## [Data under study]

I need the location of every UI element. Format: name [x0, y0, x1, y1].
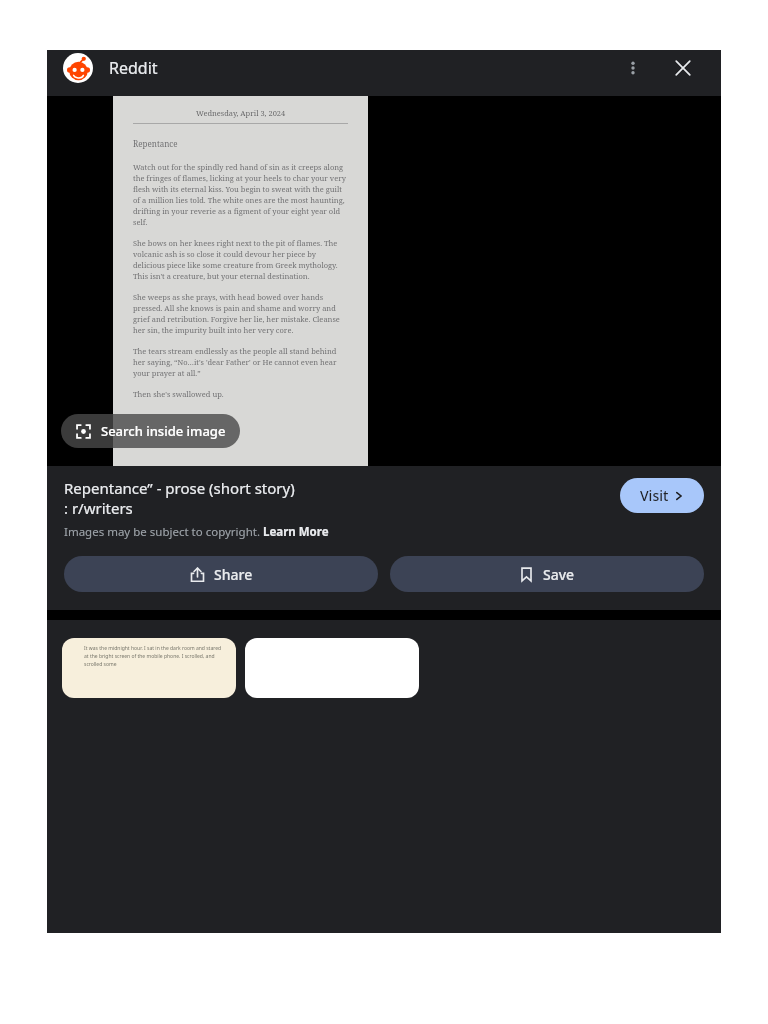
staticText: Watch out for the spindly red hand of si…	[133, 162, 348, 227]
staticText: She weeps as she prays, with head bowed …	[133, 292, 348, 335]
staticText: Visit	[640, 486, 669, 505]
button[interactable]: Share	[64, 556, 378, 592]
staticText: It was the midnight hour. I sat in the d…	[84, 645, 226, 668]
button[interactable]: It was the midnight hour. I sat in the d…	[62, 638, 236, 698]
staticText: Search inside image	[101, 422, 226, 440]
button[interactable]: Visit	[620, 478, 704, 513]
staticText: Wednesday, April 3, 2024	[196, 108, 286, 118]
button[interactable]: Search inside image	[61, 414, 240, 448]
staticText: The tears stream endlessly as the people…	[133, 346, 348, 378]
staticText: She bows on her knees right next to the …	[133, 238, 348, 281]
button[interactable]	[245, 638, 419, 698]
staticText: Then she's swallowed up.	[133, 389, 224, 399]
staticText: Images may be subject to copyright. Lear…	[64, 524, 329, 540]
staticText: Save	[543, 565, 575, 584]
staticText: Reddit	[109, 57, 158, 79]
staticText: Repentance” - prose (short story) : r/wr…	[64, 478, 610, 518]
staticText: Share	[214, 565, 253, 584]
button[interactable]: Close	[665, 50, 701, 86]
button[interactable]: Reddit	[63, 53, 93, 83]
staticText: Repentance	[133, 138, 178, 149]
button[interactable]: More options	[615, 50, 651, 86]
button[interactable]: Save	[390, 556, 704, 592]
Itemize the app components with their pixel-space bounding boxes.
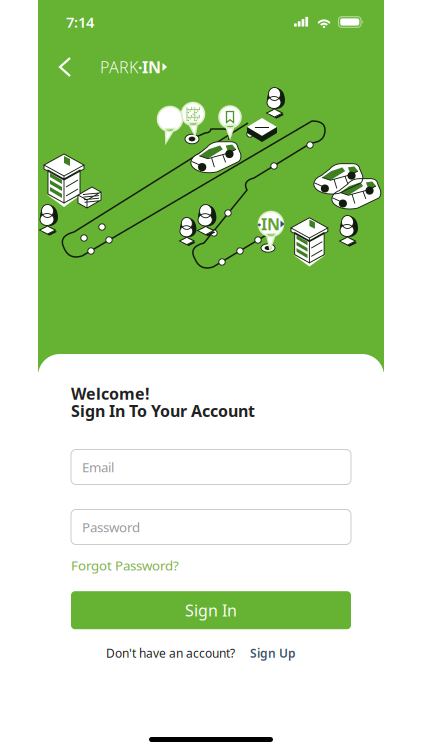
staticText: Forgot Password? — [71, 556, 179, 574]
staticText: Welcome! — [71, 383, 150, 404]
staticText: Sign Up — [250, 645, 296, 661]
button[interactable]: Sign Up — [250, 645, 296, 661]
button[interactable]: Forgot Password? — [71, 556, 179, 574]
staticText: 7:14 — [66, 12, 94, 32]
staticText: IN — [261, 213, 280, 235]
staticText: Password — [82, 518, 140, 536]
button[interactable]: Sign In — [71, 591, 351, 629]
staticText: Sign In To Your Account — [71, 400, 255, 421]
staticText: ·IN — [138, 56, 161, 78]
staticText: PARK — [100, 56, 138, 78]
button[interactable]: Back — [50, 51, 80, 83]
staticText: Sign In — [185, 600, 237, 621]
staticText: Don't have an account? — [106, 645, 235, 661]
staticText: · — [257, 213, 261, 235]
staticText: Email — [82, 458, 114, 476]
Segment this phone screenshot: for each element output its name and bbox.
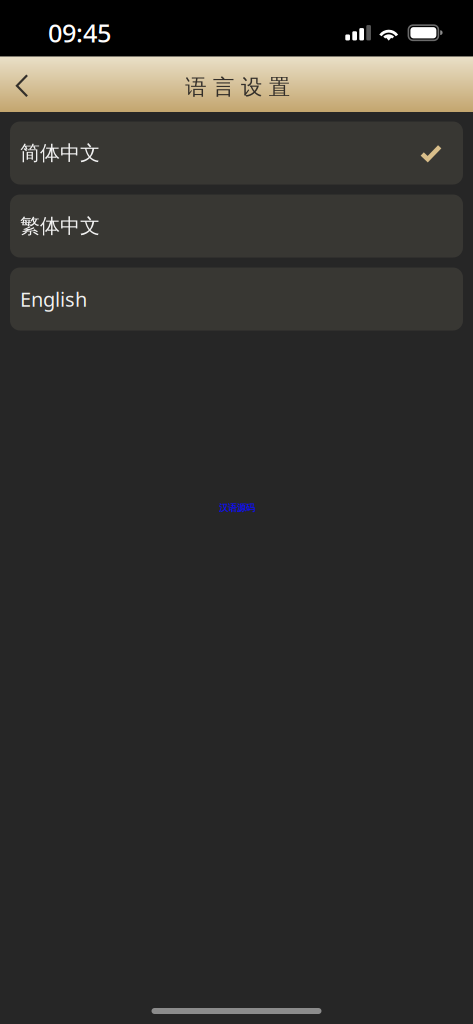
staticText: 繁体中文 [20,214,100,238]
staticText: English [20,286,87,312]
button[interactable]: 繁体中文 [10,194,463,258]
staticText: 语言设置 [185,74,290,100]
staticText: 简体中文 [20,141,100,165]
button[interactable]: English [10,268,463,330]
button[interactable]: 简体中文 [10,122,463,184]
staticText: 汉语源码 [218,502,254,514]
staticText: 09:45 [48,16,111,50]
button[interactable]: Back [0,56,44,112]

## [What is needed]
Pick every line of the data that includes the string "繁体中文".

## [Exercise solution]
staticText: 繁体中文 [20,214,100,238]
button[interactable]: 繁体中文 [10,194,463,258]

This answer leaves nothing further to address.